#### [Problem statement]
Look below for the line that has "Deutschland"; output exactly from it through the line that has "camiones eléctricos han recorrido más de 20", and leave the pictures out.
== Available data ==
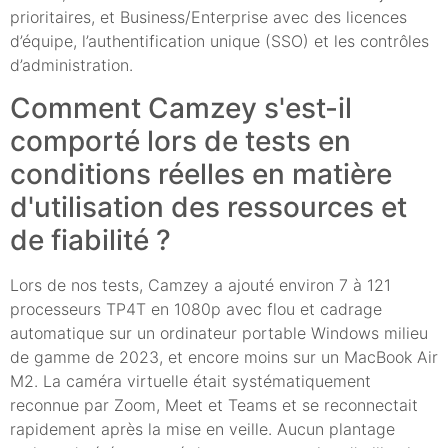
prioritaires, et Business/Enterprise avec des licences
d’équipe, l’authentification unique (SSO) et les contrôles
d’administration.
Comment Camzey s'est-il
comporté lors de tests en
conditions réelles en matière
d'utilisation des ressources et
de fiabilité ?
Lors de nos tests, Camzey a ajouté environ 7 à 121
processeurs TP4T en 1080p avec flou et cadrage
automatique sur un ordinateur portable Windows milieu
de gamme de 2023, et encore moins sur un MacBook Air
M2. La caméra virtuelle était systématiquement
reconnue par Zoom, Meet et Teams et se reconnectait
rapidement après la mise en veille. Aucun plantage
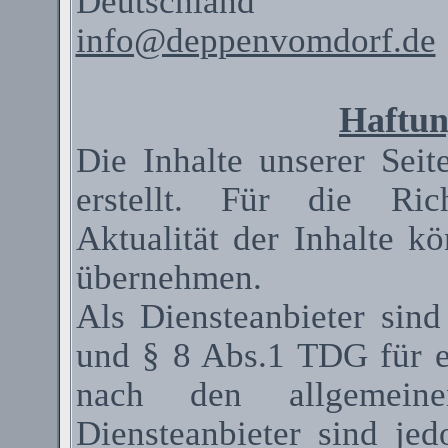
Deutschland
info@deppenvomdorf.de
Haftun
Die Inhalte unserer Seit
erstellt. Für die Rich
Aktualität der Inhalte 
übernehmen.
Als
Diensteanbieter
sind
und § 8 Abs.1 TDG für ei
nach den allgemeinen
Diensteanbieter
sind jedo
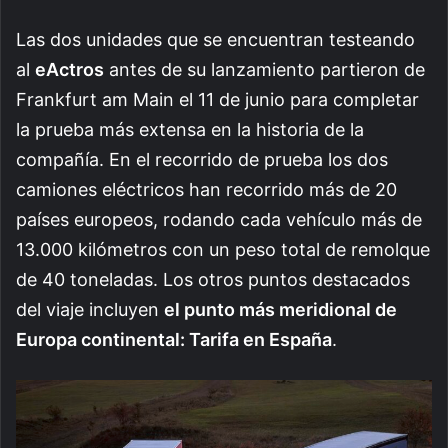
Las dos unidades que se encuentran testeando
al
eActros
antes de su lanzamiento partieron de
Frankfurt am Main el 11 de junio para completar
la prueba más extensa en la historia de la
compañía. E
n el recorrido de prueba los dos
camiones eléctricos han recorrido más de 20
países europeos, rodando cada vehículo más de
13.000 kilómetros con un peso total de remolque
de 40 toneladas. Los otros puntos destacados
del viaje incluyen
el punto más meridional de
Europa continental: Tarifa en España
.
===
#### [Output for this task]
Deutschland
info@deppenvomdorf.de
Haftun
Die Inhalte unserer Seit
erstellt. Für die Rich
Aktualität der Inhalte 
übernehmen.
Als
Diensteanbieter
sind
und § 8 Abs.1 TDG für ei
nach den allgemeinen
Diensteanbieter
sind jedo
Las dos unidades que se encuentran testeando
al
eActros
antes de su lanzamiento partieron de
Frankfurt am Main el 11 de junio para completar
la prueba más extensa en la historia de la
compañía. E
n el recorrido de prueba los dos
camiones eléctricos han recorrido más de 20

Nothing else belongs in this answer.